Somehow Nilsdatter Bals managed to avoid detention/deportation but was still pulled aside by Sherman for a photo portrait before being discharged. Unless the ship's manifest left out crucial details, which is unlikely, it is actually astounding that she managed to avoid further scrutiny from immigration inspectors as she took her first steps on American soil. In any case, given the circumstance it's unlikely that she (or her father's family) intended on returning to Sápmi. And as the years passed, none appear to have left North America after emigrating. By the time of the 1910 Census, the family was still living near Unalakleet among indigenous Kaviagmiut (Iñupiat), but no longer on government-administered land. They owned the house they lived in and the father (Nils Person Bals) had filed a declaration of intention, meaning he was in the process of naturalizing. Kirsten Nilsdatter Bals' son, Nils Nilsen, was living with his grandfather's family in Unalakleet at the time but without his own mother. In fact, according to the 1910 Census return, Nils Person Bals had already formally adopted his grandson; seven-year old Nils Nilsen is listed as his adopted son. But no sign of Kirsten.

Leaving Unalakleet

After her arrival at Ellis Island, Kirsten Nilsdatter Bals disappears from the paper trail, so until new records or clues become available it is impossible to say what became of her. Relatives of Nilsdatter Bals have indicated, perhaps apocryphally, that she absconded with an itinerant gold miner shortly after arriving in the Yukon valley. She definitely was gone from her family in Unalakleet, barely three years after her arrival at Ellis Island. Kirsten's father died in 1919 and her son, Nils Nilsen, worked as a reindeer herder, laborer and eventually as an employee with the U.S. Weather Bureau during the 1930s and 1940s. He went on to serve in World War II and died in 1947 at the age of 43 in Unalakleet, Alaska. He left no descendants.

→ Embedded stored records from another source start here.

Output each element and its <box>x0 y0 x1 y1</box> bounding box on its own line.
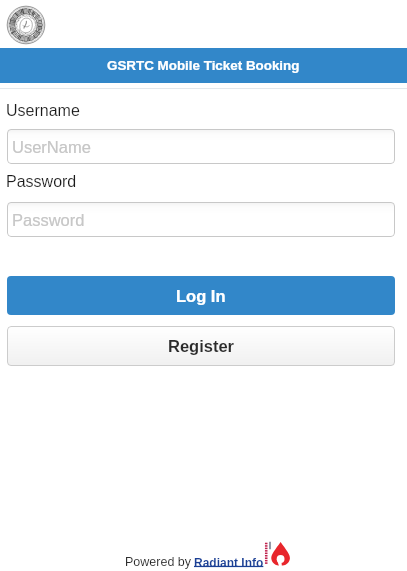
staticText: Log In <box>176 287 226 305</box>
staticText: GSRTC Mobile Ticket Booking <box>107 58 300 73</box>
staticText: Username <box>6 102 80 120</box>
button[interactable]: Log In <box>7 276 395 315</box>
button[interactable]: Password <box>7 202 395 237</box>
staticText: Register <box>168 337 235 355</box>
button[interactable]: Radiant Info <box>194 556 264 569</box>
staticText: Powered by <box>125 555 192 569</box>
staticText: Password <box>12 211 85 229</box>
staticText: Password <box>6 173 77 191</box>
staticText: UserName <box>12 138 91 156</box>
button[interactable]: UserName <box>7 129 395 164</box>
other: Radiant Info logo <box>264 541 291 566</box>
other: GSRTC emblem <box>7 6 45 44</box>
button[interactable]: Register <box>7 326 395 366</box>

The one surviving photo of Kirsten Nilsdatter Bals, however, has had a remarkable afterlife as an artifact in the public domain. Besides being available for download from several digital platforms, it can now be seen re-imagined in color and as an oil painting, or re-purposed as a postcard. In 2017-2018, the artist/activist Ai Weiwei mounted a New York citywide "multi-site, multi-media exhibition" which included huge, CNC-cut vinyl banners that reworked dozens of Sherman's portraits. Weiwei's Lamppost banner 25 incorporated Sherman's portrait of Nilsdatter Bals and was displayed at 37th Rd between 74th and 75th Streets in Jackson Heights, where it would have been seen by thousands of New Yorkers. Her reworked portrait can be seen to this day as part of an enormous public mural on a school building simply titled "Ellis"—the largest public mural in New York.

Nilsdatter Bals probably never saw the photo, never could claim her identity or tell the story of her moment with Sherman at Ellis Island, but her image has never really gone away from the moment it was taken.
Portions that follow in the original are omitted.